| What this task involves |
Everything from the line with "TƯ AN THÀNH PHÁT" to the line with "Zemlji, baterija bezbjedno" in the listing below, both lines included, needs to be copied exactly, apart from the pictures.

[Opening Data section]

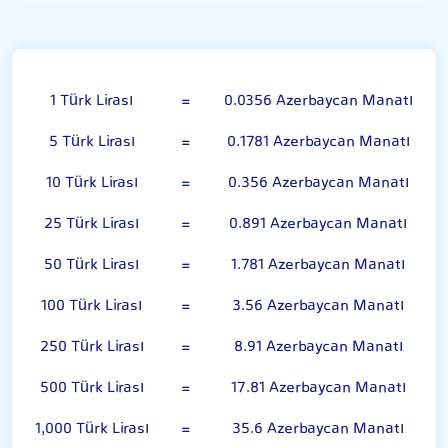
Türk Lirası
1 Türk Lirası
=
0.0356 Azerbaycan Manatı
5 Türk Lirası
=
0.1781 Azerbaycan Manatı
10 Türk Lirası
=
0.356 Azerbaycan Manatı
25 Türk Lirası
=
0.891 Azerbaycan Manatı
50 Türk Lirası
=
1.781 Azerbaycan Manatı
100 Türk Lirası
=
3.56 Azerbaycan Manatı
250 Türk Lirası
=
8.91 Azerbaycan Manatı
500 Türk Lirası
=
17.81 Azerbaycan Manatı
1,000 Türk Lirası
=
35.6 Azerbaycan Manatı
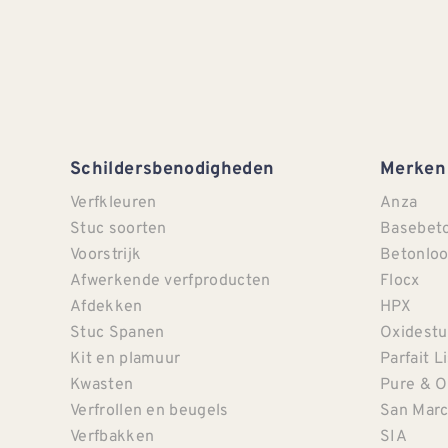
Schildersbenodigheden
Merken
Verfkleuren
Anza
Stuc soorten
Basebet
Voorstrijk
Betonloo
Afwerkende verfproducten
Flocx
Afdekken
HPX
Stuc Spanen
Oxidestu
Kit en plamuur
Parfait L
Kwasten
Pure & O
Verfrollen en beugels
San Mar
Verfbakken
SIA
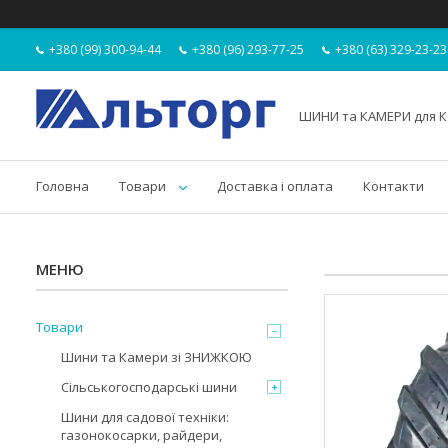
+380 (99) 300-94-44
+380 (96) 293-77-25
+380 (63) 329-23-23
ШИНИ та КАМЕРИ для К
Головна
Товари
Доставка і оплата
Контакти
Товари
Шини та Камери зі ЗНИЖКОЮ
Сільськогосподарські шини
Шини для садової техніки:
газонокосарки, райдери,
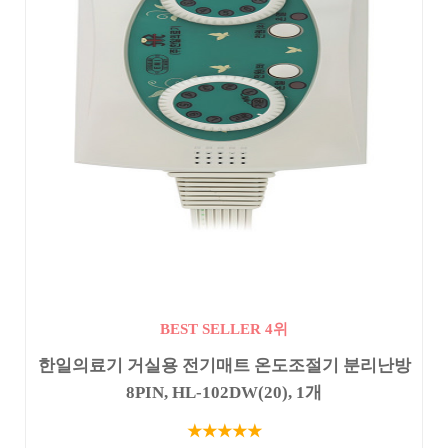
BEST SELLER 4위
한일의료기 거실용 전기매트 온도조절기 분리난방
8PIN, HL-102DW(20), 1개
★★★★★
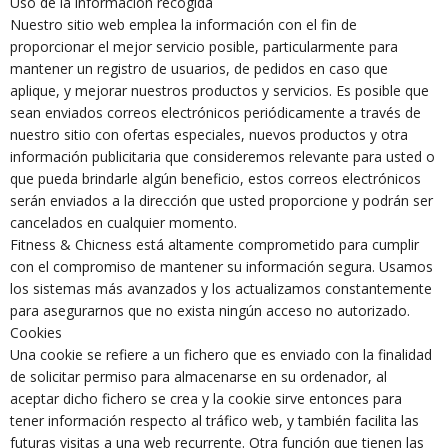
Uso de la información recogida
Nuestro sitio web emplea la información con el fin de
proporcionar el mejor servicio posible, particularmente para
mantener un registro de usuarios, de pedidos en caso que
aplique, y mejorar nuestros productos y servicios. Es posible que
sean enviados correos electrónicos periódicamente a través de
nuestro sitio con ofertas especiales, nuevos productos y otra
información publicitaria que consideremos relevante para usted o
que pueda brindarle algún beneficio, estos correos electrónicos
serán enviados a la dirección que usted proporcione y podrán ser
cancelados en cualquier momento.
Fitness & Chicness está altamente comprometido para cumplir
con el compromiso de mantener su información segura. Usamos
los sistemas más avanzados y los actualizamos constantemente
para asegurarnos que no exista ningún acceso no autorizado.
Cookies
Una cookie se refiere a un fichero que es enviado con la finalidad
de solicitar permiso para almacenarse en su ordenador, al
aceptar dicho fichero se crea y la cookie sirve entonces para
tener información respecto al tráfico web, y también facilita las
futuras visitas a una web recurrente. Otra función que tienen las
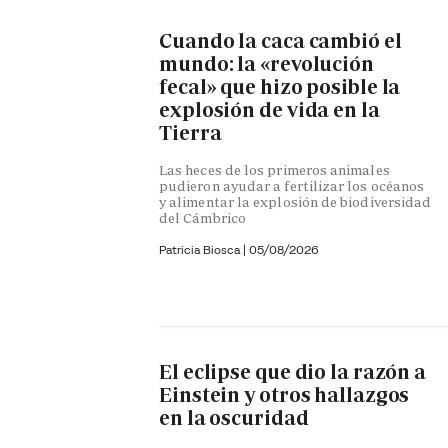
Cuando la caca cambió el
mundo: la «revolución
fecal» que hizo posible la
explosión de vida en la
Tierra
Las heces de los primeros animales
pudieron ayudar a fertilizar los océanos
y alimentar la explosión de biodiversidad
del Cámbrico
Patricia Biosca
|
05/08/2026
El eclipse que dio la razón a
Einstein y otros hallazgos
en la oscuridad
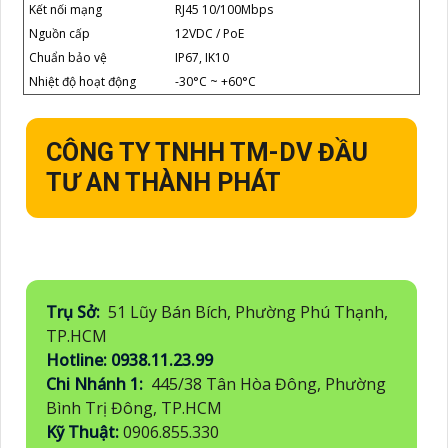
Kết nối mạng
RJ45 10/100Mbps
Nguồn cấp
12VDC / PoE
Chuẩn bảo vệ
IP67, IK10
Nhiệt độ hoạt động
-30°C ~ +60°C
CÔNG TY TNHH TM-DV ĐẦU
TƯ AN THÀNH PHÁT
Trụ Sở:
51 Lũy Bán Bích, Phường Phú Thạnh,
TP.HCM
Hotline: 0938.11.23.99
Chi Nhánh 1:
445/38 Tân Hòa Đông, Phường
Bình Trị Đông, TP.HCM
Kỹ Thuật:
0906.855.330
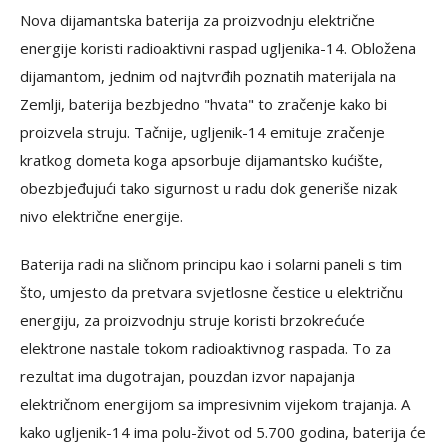
Nova dijamantska baterija za proizvodnju električne
energije koristi radioaktivni raspad ugljenika-14. Obložena
dijamantom, jednim od najtvrđih poznatih materijala na
Zemlji, baterija bezbjedno "hvata" to zračenje kako bi
proizvela struju. Tačnije, ugljenik-14 emituje zračenje
kratkog dometa koga apsorbuje dijamantsko kućište,
obezbjeđujući tako sigurnost u radu dok generiše nizak
nivo električne energije.
Baterija radi na sličnom principu kao i solarni paneli s tim
što, umjesto da pretvara svjetlosne čestice u električnu
energiju, za proizvodnju struje koristi brzokrećuće
elektrone nastale tokom radioaktivnog raspada. To za
rezultat ima dugotrajan, pouzdan izvor napajanja
električnom energijom sa impresivnim vijekom trajanja. A
kako ugljenik-14 ima polu-život od 5.700 godina, baterija će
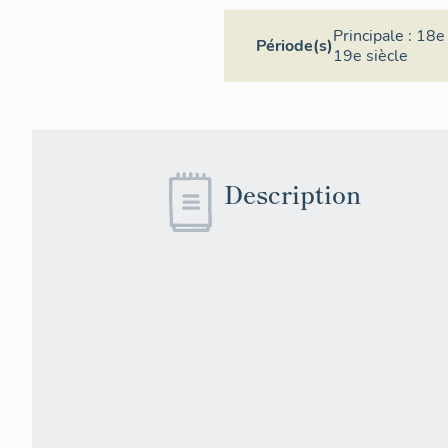
Principale :
18e 
Période(s)
19e siècle
Description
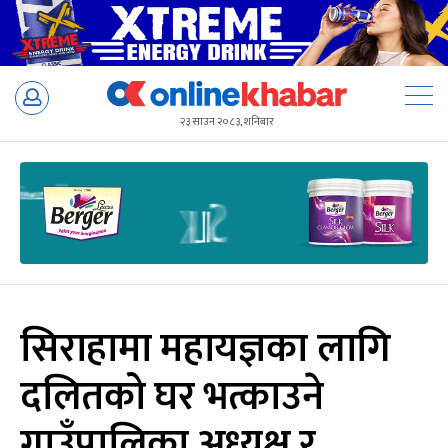
Skip
to
२३ साउन २०८३, शनिबार
content
सिराहामा महायज्ञका लागि
दलितको घर भत्काउने
गाउँपालिका अध्यक्ष र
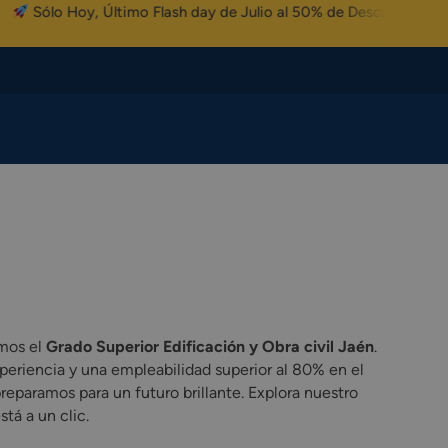
ólo Hoy, Último Flash day de Julio al 50% de Descuento
emos el
Grado Superior Edificación y Obra civil Jaén
.
periencia y una empleabilidad superior al 80% en el
reparamos para un futuro brillante. Explora nuestro
tá a un clic.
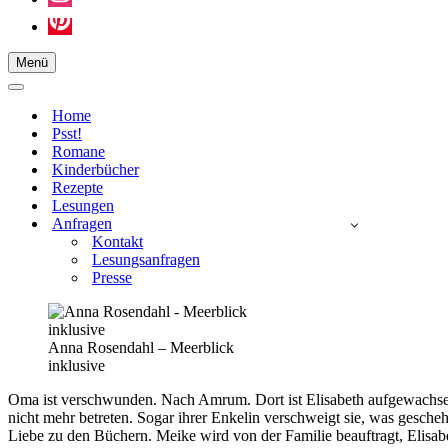
Menü
Navigationsmenü
Navigationsmenü
Home
Psst!
Romane
Kinderbücher
Rezepte
Lesungen
Anfragen
Kontakt
Lesungsanfragen
Presse
Anna Rosendahl – Meerblick
inklusive
Oma ist verschwunden. Nach Amrum. Dort ist Elisabeth aufgewachsen,
nicht mehr betreten. Sogar ihrer Enkelin verschweigt sie, was geschehe
Liebe zu den Büchern. Meike wird von der Familie beauftragt, Elisab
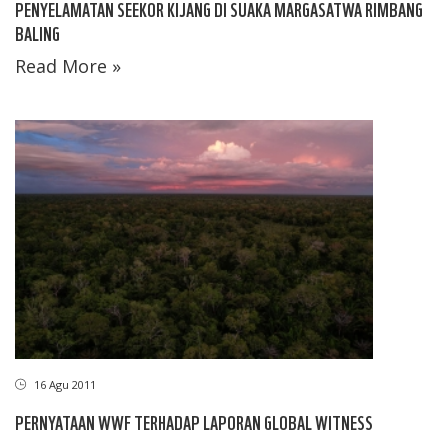
PENYELAMATAN SEEKOR KIJANG DI SUAKA MARGASATWA RIMBANG
BALING
Read More »
16 Agu 2011
PERNYATAAN WWF TERHADAP LAPORAN GLOBAL WITNESS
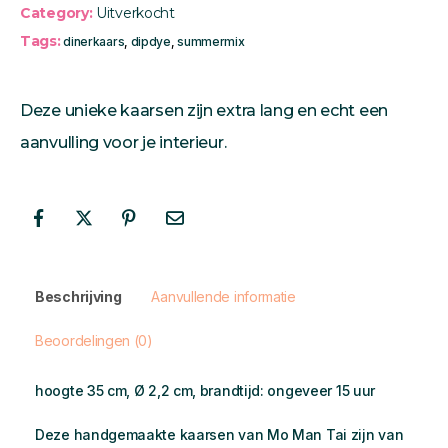
Category:
Uitverkocht
Tags:
dinerkaars
,
dipdye
,
summermix
Deze unieke kaarsen zijn extra lang en echt een
aanvulling voor je interieur.
Beschrijving
Aanvullende informatie
Beoordelingen (0)
hoogte 35 cm, Ø 2,2 cm, brandtijd: ongeveer 15 uur
Deze handgemaakte kaarsen van Mo Man Tai zijn van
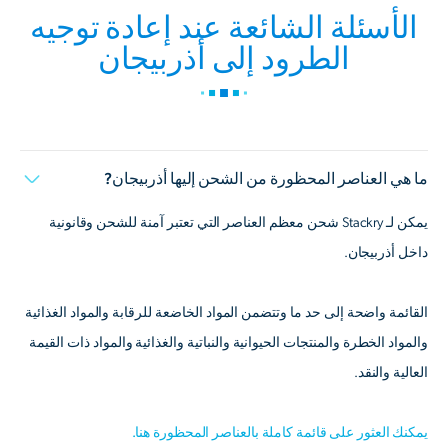
الأسئلة الشائعة عند إعادة توجيه
الطرود إلى أذربيجان
ما هي العناصر المحظورة من الشحن إليها أذربيجان?
يمكن لـ Stackry شحن معظم العناصر التي تعتبر آمنة للشحن وقانونية
داخل أذربيجان.
القائمة واضحة إلى حد ما وتتضمن المواد الخاضعة للرقابة والمواد الغذائية
والمواد الخطرة والمنتجات الحيوانية والنباتية والغذائية والمواد ذات القيمة
العالية والنقد.
يمكنك العثور على قائمة كاملة بالعناصر المحظورة هنا.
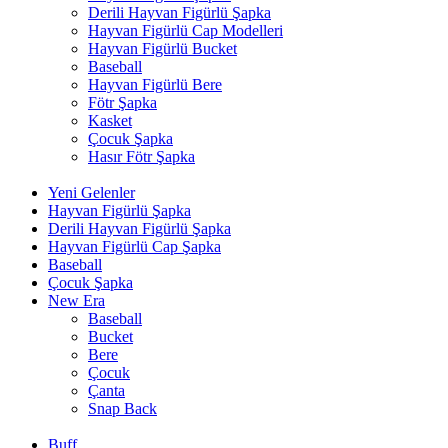
Derili Hayvan Figürlü Şapka
Hayvan Figürlü Cap Modelleri
Hayvan Figürlü Bucket
Baseball
Hayvan Figürlü Bere
Fötr Şapka
Kasket
Çocuk Şapka
Hasır Fötr Şapka
Yeni Gelenler
Hayvan Figürlü Şapka
Derili Hayvan Figürlü Şapka
Hayvan Figürlü Cap Şapka
Baseball
Çocuk Şapka
New Era
Baseball
Bucket
Bere
Çocuk
Çanta
Snap Back
Buff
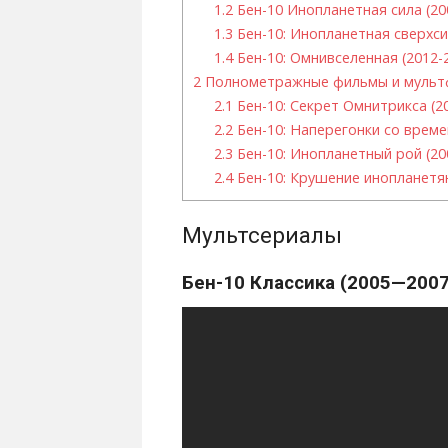
1.2
Бен-10 Инопланетная сила (20
1.3
Бен-10: Инопланетная сверхси
1.4
Бен-10: Омнивселенная (2012-
2
Полнометражные фильмы и муль
2.1
Бен-10: Секрет Омнитрикса (2
2.2
Бен-10: Наперегонки со време
2.3
Бен-10: Инопланетный рой (20
2.4
Бен-10: Крушение инопланетян
Мультсериалы
Бен-10 Классика (2005—2007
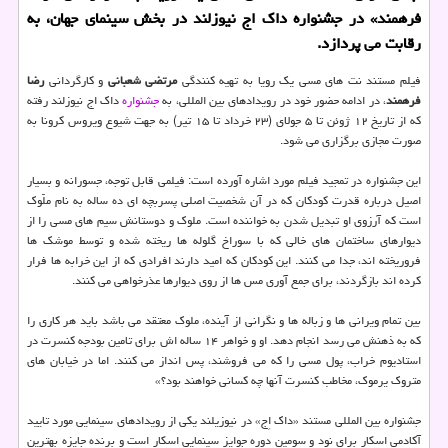
فرهمند» در جشنواره داك اج نیوزلند در بخش سینمای جهان، به
رقابت می پردازد.
فیلم مستند نت های مسی یک رویا به تهیه کنندگی
مرتضی شعبانی
و کارگردانی
رضا
فرهمند
، در ادامه حضور خود در رویدادهای بین المللی، به
جشنواره
داک اج نیوزلند رفته
که از تاریخ ۱۲ ژوئن تا ۵ جولای (۲۳ خرداد تا ۱۵ تیر) به جهت شیوع ویروس کرونا به
صورت مجازی برگزاری می شود.
این جشنواره در تمجید فیلم مورد اشاره آورده است: فیلمی قابل توجه، جسورانه و بسیار
اصیل درباره قدرت کودکان که در آن شخصیت اصلی پسربچه ای ده ساله به نام ملّوک
است که آرزوی او تبدیل شدن به خواننده است. ملوک و دوستانش سیم های مسی را از
دیوارهای ساختمان های خالی که با سوراخ گلوله ها ریخته شده و توسط موشک ها
فروریخته اند، جدا می کنند. این کودکان که امید دارند افرادی که از این خرابه ها فرار
کرده اند بازگردند، برای جمع آوری مس ها از روی دیوارها عذرخواهی می کنند.
بین تمام ویرانی ها و زباله ها و نگرانی از آینده، ملوک معتقد می باشد باید هر کاری را
که به ذهنش می رسد انجام دهد. او و خواهر ۱۴ ساله اش برای تامین بودجه کنسرت در
استادیوم خراب، پول مسی را که می فروشند، پس انداز می کنند. اما در خیابان های
متروک یرموک، مخاطب کنسرت آنها چه کسانی خواهند بود؟»
جشنواره بین المللی مستند «داک اِج» در نیوزیلند یکی از رویدادهای سینمایی مورد تایید
آکادمی اسکار برای نود و سومین دوره جوایز سینمایی اسکار است و برنده جایزه بهترین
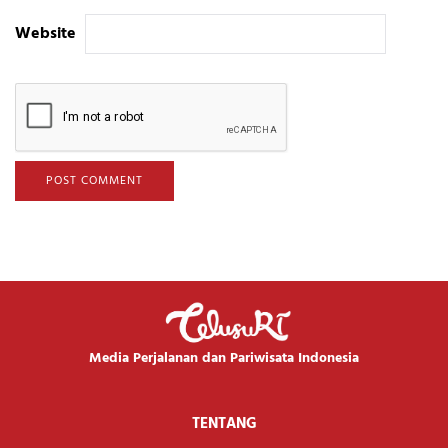
Website
Media Perjalanan dan Pariwisata Indonesia
TENTANG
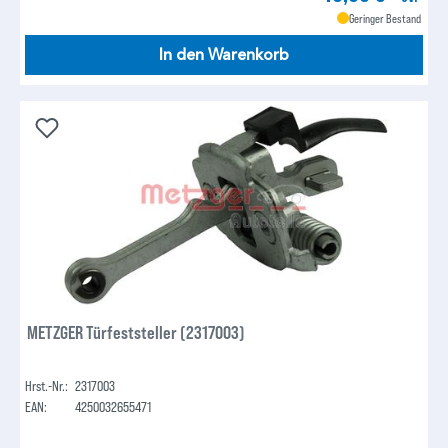
Geringer Bestand
In den Warenkorb
METZGER Türfeststeller (2317003)
Hrst.-Nr.:
2317003
EAN:
4250032655471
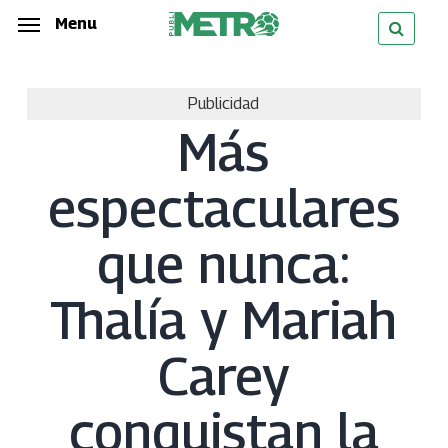
Skip
Menu
Menu
to
main
Publicidad
content
Más
espectaculares
que nunca:
Thalía y Mariah
Carey
conquistan la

[Closing Data section]

| Written solution |
TƯ AN THÀNH PHÁT
Trụ Sở:
51 Lũy Bán Bích, Phường Phú Thạnh,
TP.HCM
Hotline: 0938.11.23.99
Chi Nhánh 1:
445/38 Tân Hòa Đông, Phường
Bình Trị Đông, TP.HCM
Kỹ Thuật:
0906.855.330
Nova dijamantska baterija za proizvodnju električne
energije koristi radioaktivni raspad ugljenika-14. Obložena
dijamantom, jednim od najtvrđih poznatih materijala na
Zemlji, baterija bezbjedno "hvata" to zračenje kako bi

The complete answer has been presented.